On the other hand, the deal did get the poem published. The cliches we’ve occasionally attached to its production–Milton old, blind, defeated in his political career with Cromwell’s Protectorate–obscure the fact that the poet had been working with the subject of the fall of humanity for a long time, in drama as well as poetry. The cliches should not obscure the fact, however, that Milton did suffer for Cromwell’s cause. The Royalists wanted to take his ears as a punishment, and only the intervention (probably) of fellow poet Andrew Marvell saved Milton the disfigurement. Milton was discouraged that the English people did not rally more vigorously to a conservative–and yet, from Milton’s point of view, a more liberating–form of government; but, ultimately, the poet kept going, believing as he always had that he was a servant in a much greater cause than any human endeavor.

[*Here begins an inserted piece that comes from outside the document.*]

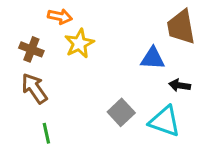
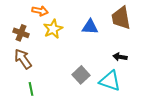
blue triangle: (153, 58) -> (90, 27), moved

What makes Paradise Lost such an astounding performance, though, is its combination of that which is fully human–and thereby subject to failure–and that which is fully divine. Most of us, even if we are religious, no longer respond very well to the divine in the poem, but it is there, in the calmness of Book III, the justice of Books V and VI, and the compassion of Book XII. We have few problems responding to the human in the poem, because we recognize in Satan’s bruised ego and in Adam and Eve’s efforts to alter the ways of life they were given parts of our own experience. Milton recognized these things in himself, too. He had, after all, defended the beheading of King Charles, and supported the dismantling of the Anglican compromise that had stood since the days of Elizabeth. The modern playwright August Wilson once advised, “Confront the dark parts of yourself, and work to banish them with illumination and forgiveness. Your willingness to wrestle with your demons will cause your angels to sing.” No writer anywhere, at any time, was a better exemplar of this kind of man than Milton; and no reader, having beheld the subtlety of Satan, the anguish of Adam and Eve after the Fall, and the twilight mercy of their banishment could fail to believe he had not, in some measure, succeeded in his impossible task to explain our loss of Paradise and tell us how it felt.
[NOTE: Peter Lindenbaum’s article from the Cardozo Arts & Entertainment Law Journal does not mention the year of the article’s publication, but it’s in Volume 10, which corresponds to the academic year 1991-92. Lindenbaum’s conclusions about the value of the contract–five pounds up front, plus five more pounds each for up to three editions–have been accepted by Barbara Lewalski in her Life of John Milton, pp. 453-54 and the publishing contract itself is included in the wonderful Life Records of John Milton, ed. by J. Milton French, vol. IV, pp. 429-31.]